Nel momento più importante della sua carriera, chiave, quel che dice se sarà un vincente o un perdente, Vassilis costruisce, non esegue. In quel momento pensa solo all’estate di un compagno, che in palestra, dopo i fallimenti NBA e con Malaga, aveva costruito la Petaktari.

E allora, Kyle Hines taglia per evitargli la pressione a tutto campo di Shved, poi converge su di lui in punta lasciandogli possibilità di ingresso solo da sinistra. 
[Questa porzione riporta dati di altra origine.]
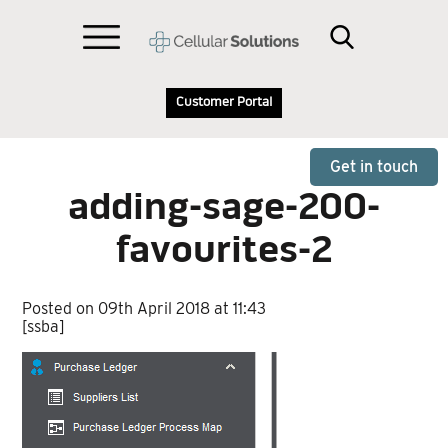
Customer Portal
Get in touch
adding-sage-200-
favourites-2
Posted on 09th April 2018 at 11:43
[ssba]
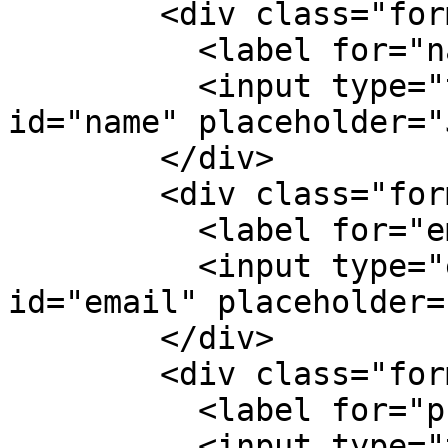
        <div class="form-group">

          <label for="name">Jméno</label>

          <input type="text" class="form-control" 
id="name" placeholder="
        </div>

        <div class="form-group">

          <label for="email">E-mail</label>

          <input type="email" class="form-control" 
id="email" placeholder=
        </div>

        <div class="form-group">

          <label for="phone">Telefon</label>

          <input type="text" class="form-control" 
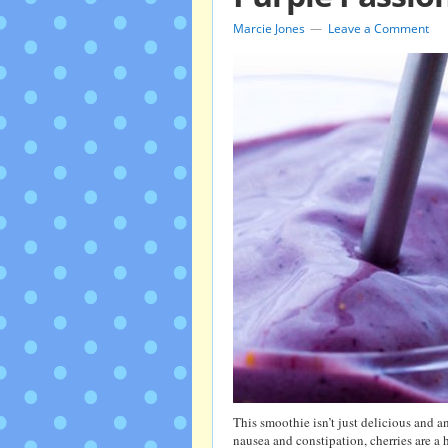
Marcie Jones
Leave a Comment
This smoothie isn’t just delicious and 
nausea and constipation, cherries are a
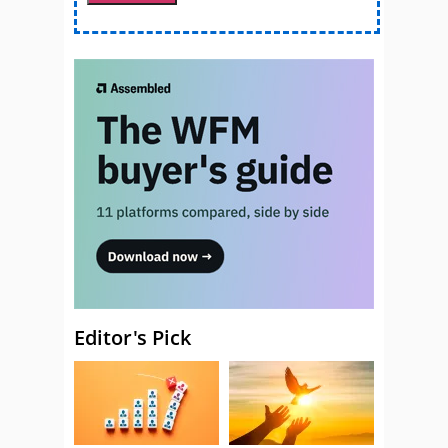
Editor's Pick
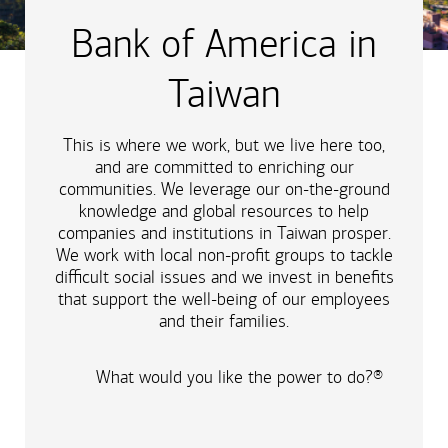
Bank of America in
Taiwan
This is where we work, but we live here too,
and are committed to enriching our
communities. We leverage our on-the-ground
knowledge and global resources to help
companies and institutions in Taiwan prosper.
We work with local non-profit groups to tackle
difficult social issues and we invest in benefits
that support the well-being of our employees
and their families.
What would you like the power to do?®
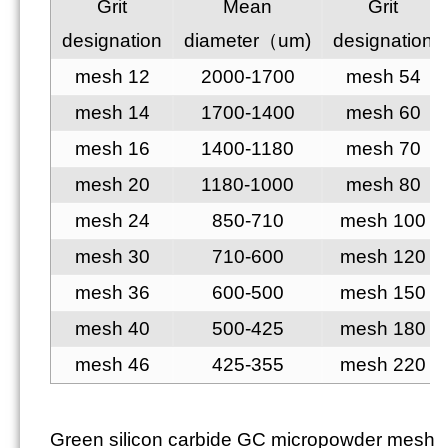
Grit
Mean
Grit
designation
diameter（um)
designation
mesh 12
2000-1700
mesh 54
mesh 14
1700-1400
mesh 60
mesh 16
1400-1180
mesh 70
mesh 20
1180-1000
mesh 80
mesh 24
850-710
mesh 100
mesh 30
710-600
mesh 120
mesh 36
600-500
mesh 150
mesh 40
500-425
mesh 180
mesh 46
425-355
mesh 220
Green silicon carbide GC micropowder mesh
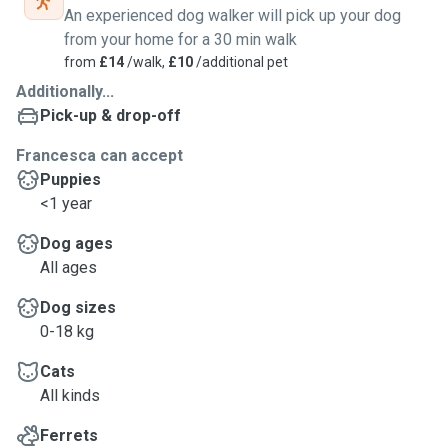
An experienced dog walker will pick up your dog
from your home for a 30 min walk
from
£14
/walk,
£10
/additional pet
Additionally...
Pick-up & drop-off
Francesca can accept
Puppies
<1 year
Dog ages
All ages
Dog sizes
0-18 kg
Cats
All kinds
Ferrets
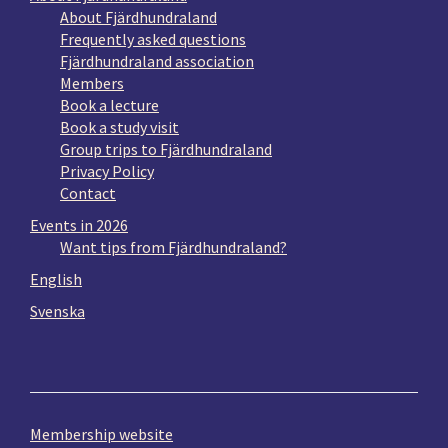
About Fjärdhundraland
Frequently asked questions
Fjärdhundraland association
Members
Book a lecture
Book a study visit
Group trips to Fjärdhundraland
Privacy Policy
Contact
Events in 2026
Want tips from Fjärdhundraland?
English
Svenska
Membership website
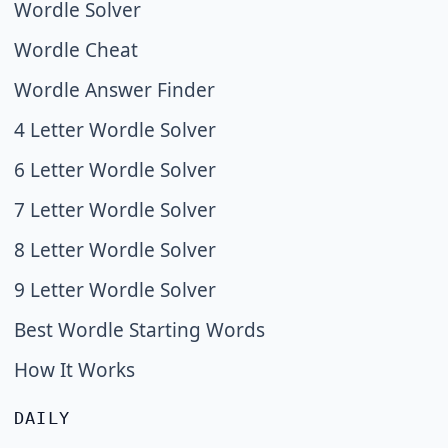
Wordle Solver
Wordle Cheat
Wordle Answer Finder
4 Letter Wordle Solver
6 Letter Wordle Solver
7 Letter Wordle Solver
8 Letter Wordle Solver
9 Letter Wordle Solver
Best Wordle Starting Words
How It Works
DAILY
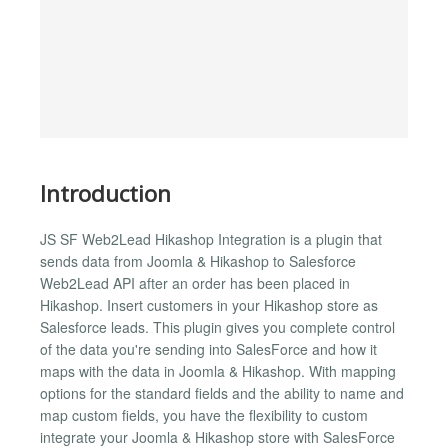
Introduction
JS SF Web2Lead Hikashop Integration is a plugin that
sends data from Joomla & Hikashop to Salesforce
Web2Lead API after an order has been placed in
Hikashop. Insert customers in your Hikashop store as
Salesforce leads. This plugin gives you complete control
of the data you're sending into SalesForce and how it
maps with the data in Joomla & Hikashop. With mapping
options for the standard fields and the ability to name and
map custom fields, you have the flexibility to custom
integrate your Joomla & Hikashop store with SalesForce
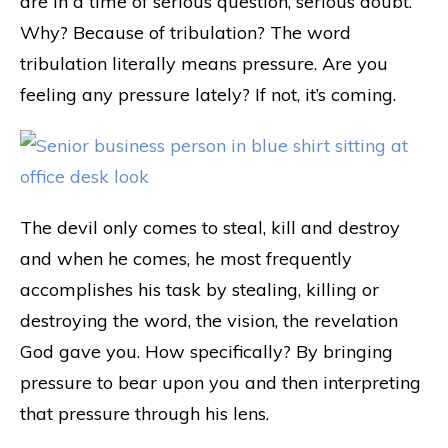
are in a time of serious question, serious doubt.
Why? Because of tribulation? The word
tribulation literally means pressure. Are you
feeling any pressure lately? If not, it’s coming.
The devil only comes to steal, kill and destroy
and when he comes, he most frequently
accomplishes his task by stealing, killing or
destroying the word, the vision, the revelation
God gave you. How specifically? By bringing
pressure to bear upon you and then interpreting
that pressure through his lens.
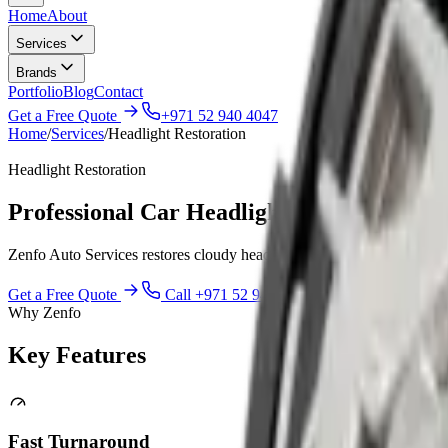
Home
About
Services
Brands
Portfolio
Blog
Contact
Get a Free Quote
+971 52 940 4047
Home
/
Services
/
Headlight Restoration
Headlight Restoration
Professional Car Headlight Restoration Se
Zenfo Auto Services restores cloudy headlights to a clear condition i
Get a Free Quote
Call
+971 52 940 4047
Why Zenfo
Key
Features
Fast Turnaround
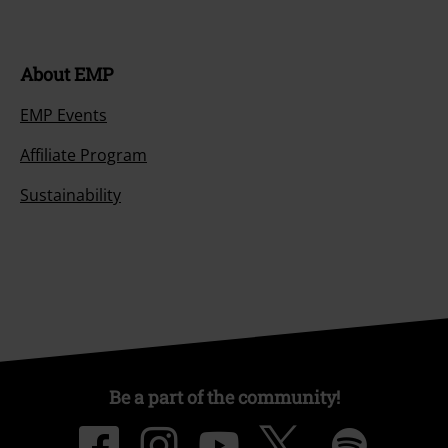
About EMP
EMP Events
Affiliate Program
Sustainability
Be a part of the community!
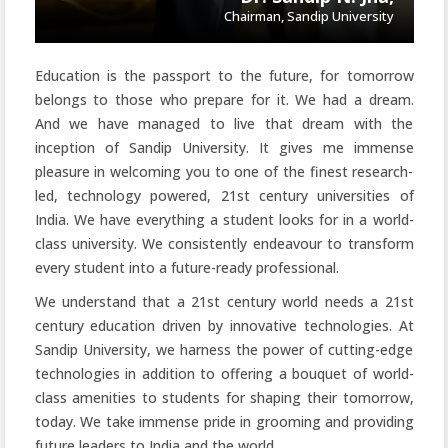
Chairman, Sandip University
Education is the passport to the future, for tomorrow
belongs to those who prepare for it. We had a dream.
And we have managed to live that dream with the
inception of Sandip University. It gives me immense
pleasure in welcoming you to one of the finest research-
led, technology powered, 21st century universities of
India. We have everything a student looks for in a world-
class university. We consistently endeavour to transform
every student into a future-ready professional.
We understand that a 21st century world needs a 21st
century education driven by innovative technologies. At
Sandip University, we harness the power of cutting-edge
technologies in addition to offering a bouquet of world-
class amenities to students for shaping their tomorrow,
today. We take immense pride in grooming and providing
future leaders to India and the world.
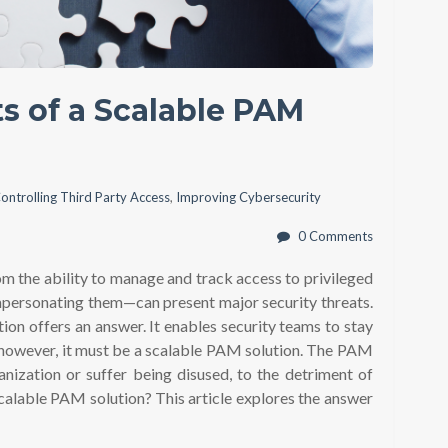
ts of a Scalable PAM
ontrolling Third Party Access
,
Improving Cybersecurity
0 Comments
om the ability to manage and track access to privileged
impersonating them—can present major security threats.
tion offers an answer. It enables security teams to stay
however, it must be a scalable PAM solution. The PAM
anization or suffer being disused, to the detriment of
 scalable PAM solution? This article explores the answer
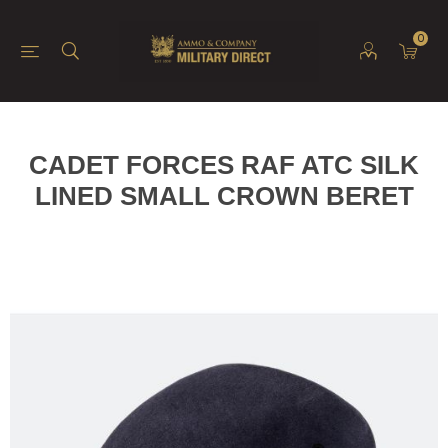
0
CADET FORCES RAF ATC SILK
LINED SMALL CROWN BERET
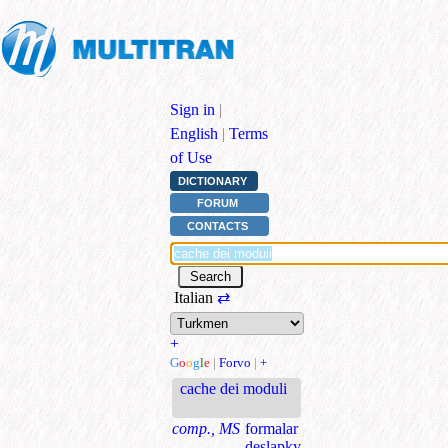
Sign in
|
English
|
Terms
of Use
DICTIONARY
FORUM
CONTACTS
Italian
⇄
+
G
o
o
g
l
e
|
Forvo
|
+
cache dei moduli
comp., MS
formalar
deslapky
Teodosic non crede nello scarico verso Mantzatis sul lato forte e fa bene, Krstic invece che retrocedere resta in punta su Hines, e allora è Kirilenko a dover convergere verso la mezzaluna per chiudere un facile appoggio a KillBill.

Chiunque, lì, sarebbe collassato. Non Vassilis, che sà che da mesi che, in quell’angolo, c’è un compagno che aspetta quel tiro. Un compagno che, da quel giorno, dirà: «io, all’Olympiacos, sarò sempre e solo il numero due». Vassilis Spanoulis, poche settimane fa ha fatto un passo indietro. Per noi, nulla sarà come prima. Perchè nulla sarà come lui.